The definition I appreciate most comes from Morita theory: you consider unital (just for simplicity, something slightly weaker will also work) rings and the bimodules between them. Using the tensor product this makes almost a category: the tensor product of bimodules (over the ring in the middle) is associative up to a natural isomorphism and the rings themselves, viewed as bimodules over themselves with the mutliplication being the left/right module structures constitute the units, again up to a natural isomorphism. So either you prefer a bicategory setting, then you are done with what I said, or you prefer an honest category, then you have to pass to isomorphism classes of bimodules as morphisms between the rings. Of course, there are the usual set-theoretic issues that you should work in some universe etc.
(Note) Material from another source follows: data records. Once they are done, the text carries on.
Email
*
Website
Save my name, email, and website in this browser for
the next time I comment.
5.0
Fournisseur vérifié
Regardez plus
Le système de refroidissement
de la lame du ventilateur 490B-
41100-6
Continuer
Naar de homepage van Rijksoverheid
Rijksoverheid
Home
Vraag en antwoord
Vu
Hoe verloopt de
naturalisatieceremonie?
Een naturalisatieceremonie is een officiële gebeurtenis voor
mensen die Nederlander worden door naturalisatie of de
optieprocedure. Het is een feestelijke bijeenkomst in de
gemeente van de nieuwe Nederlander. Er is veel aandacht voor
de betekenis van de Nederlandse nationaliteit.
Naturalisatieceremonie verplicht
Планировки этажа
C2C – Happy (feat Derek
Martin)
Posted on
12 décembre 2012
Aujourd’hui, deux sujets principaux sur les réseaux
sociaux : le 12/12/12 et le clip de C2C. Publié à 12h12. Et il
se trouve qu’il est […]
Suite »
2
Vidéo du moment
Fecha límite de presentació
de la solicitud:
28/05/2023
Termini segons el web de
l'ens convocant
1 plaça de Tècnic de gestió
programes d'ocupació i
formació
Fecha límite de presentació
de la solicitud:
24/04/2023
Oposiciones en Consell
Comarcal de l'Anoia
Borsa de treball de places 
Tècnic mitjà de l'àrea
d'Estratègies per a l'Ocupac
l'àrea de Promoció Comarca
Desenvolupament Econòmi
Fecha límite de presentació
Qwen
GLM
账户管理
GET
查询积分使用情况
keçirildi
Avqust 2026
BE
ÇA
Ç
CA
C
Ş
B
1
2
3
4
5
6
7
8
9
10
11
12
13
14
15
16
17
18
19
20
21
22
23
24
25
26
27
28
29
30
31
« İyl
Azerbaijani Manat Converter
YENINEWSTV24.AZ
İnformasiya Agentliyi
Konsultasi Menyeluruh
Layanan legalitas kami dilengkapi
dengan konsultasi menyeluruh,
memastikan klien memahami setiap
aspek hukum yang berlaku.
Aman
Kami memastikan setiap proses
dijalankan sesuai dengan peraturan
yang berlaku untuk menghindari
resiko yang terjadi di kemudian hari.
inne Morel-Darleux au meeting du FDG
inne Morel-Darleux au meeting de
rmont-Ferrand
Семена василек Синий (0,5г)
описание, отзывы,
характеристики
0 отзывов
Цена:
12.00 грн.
But now the definition of the Picard groupoid is very simple: it is the groupoid of invertible arrows in this category. The Picard group of a single ring is then just the isotropy group at this ring of the big Picard group. In other words: the Picard group of $R$ is the group of invertible bimodules with respect to the tensor product as multiplication and the ring $R$ as unit.
It is then a famous theorem of Morita that characterizes the invertible bimodules $M$ between $R$ and $S$: there are various versions but a simple one is that they are finitely generated projective right modules over $R$ such that if you write $M = eR^n$ with an idempotent $e \in M_n(R)$ one has $ReR = R$, i.e. the two-sided ideal generated by the entries of the matrix $e$ is the whole ring $R$. Then the ring $S$ is given (via the left module structure) by the $R$-linear endomorphisms of $M$.
You can find this in many algebra textbooks like e.g. Lam's book on Modules and Rings, or Bass' book on Algebraic $K$-Theory. On my homepage you can also find some (very preliminary) lecture notes covering this stuff and other versions of Morita theory for rings with additional structures.